I guess no one's read Arthur Miller's play, All My Sons. This is ripped from its pages. When will we understand that lots of people believe THEIR profit and THEIR family is all that matters and that we need an FDA and other regulatory agencies with teeth. Unless you want to spend all your time wondering whether you are being cheated, poisoned, etc., Then you can have a YOYO (You're on your own) society. That's our choice. Unfortunately, we can't depend on everyone to do the right thing.

State inspection records

State inspection records show a pattern of unsanitary conditions over several years! This is a corruption case. Again greed gone wild. The plant needs to be closed and the owner Steward Parnell put in jail!

It is simply unbelievable

It is simply unbelievable that someone could allow their food company to sell a tainted product knowing full well what could happen.

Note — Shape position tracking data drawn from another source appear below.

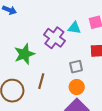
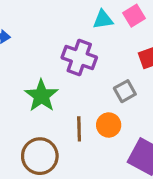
cyan triangle: (74, 28) -> (103, 20), moved
orange circle: (77, 87) -> (109, 125), moved

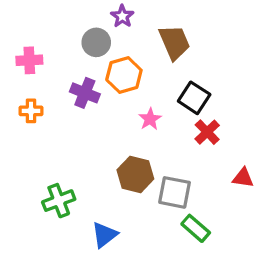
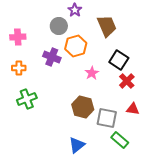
red triangle: (243, 178) -> (133, 109), moved
green cross: (59, 201) -> (27, 99), moved
blue triangle: (104, 235) -> (77, 145), moved

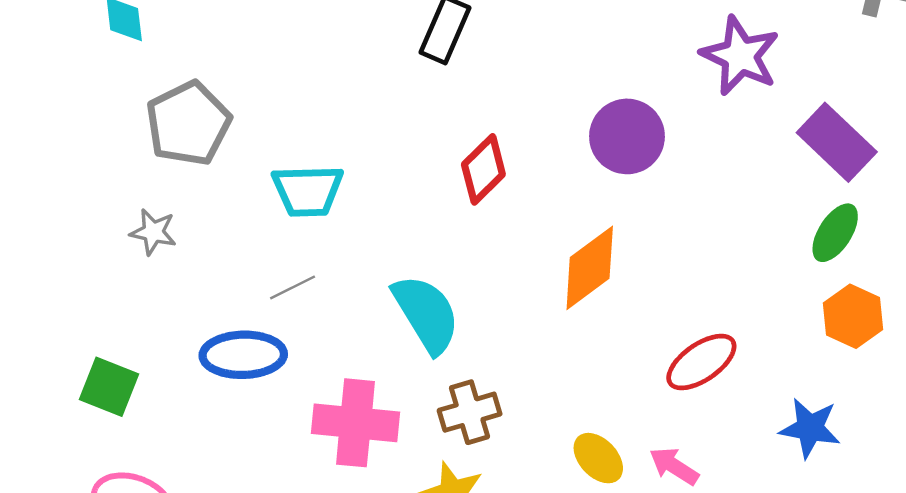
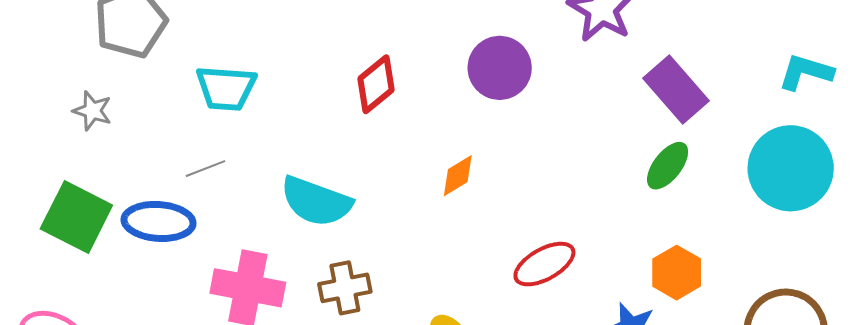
orange diamond: (590, 268) -> (458, 176), size x0.6
cyan semicircle: (426, 314) -> (316, 201), turned 136
orange hexagon: (853, 316) -> (677, 273), moved
green square: (109, 387) -> (76, 217), moved, size x1.4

In China the person(s) directly responsible would be put to death. Apparently many 'managers' have disassociated their crimes from the welfare of their own companies, the source of their wealth. The guilty parties should be divested of EVERYTHING and the company turned over to responsible management. In a no government society, it is assumed that the market would do this, but we have never had this. What we have had is corrupt government that has perverted the business ethic. Before we can experiment more with freedom we must re-establish the law.

Since corporations have

Since corporations have 'personhood,' this corporation should be tried for murder, manslaughter or negligent homicide (whichever would hold up in a court of law if an individual deliberately handed someone a sandwich that they knew was poisonous). A corporate 'death penalty' would require a fire sale to totally new buyers with the proceeds going to the victims.

"Trust us to do what is

"Trust us to do what is right." say the Big Business People in banking, food, agriculture, oil and so many other industries. They would surely not put profits over people's lives, would they? It is criminal, what that company did. The individuals should be liable for the decisions they made -- decisions that KILLED people.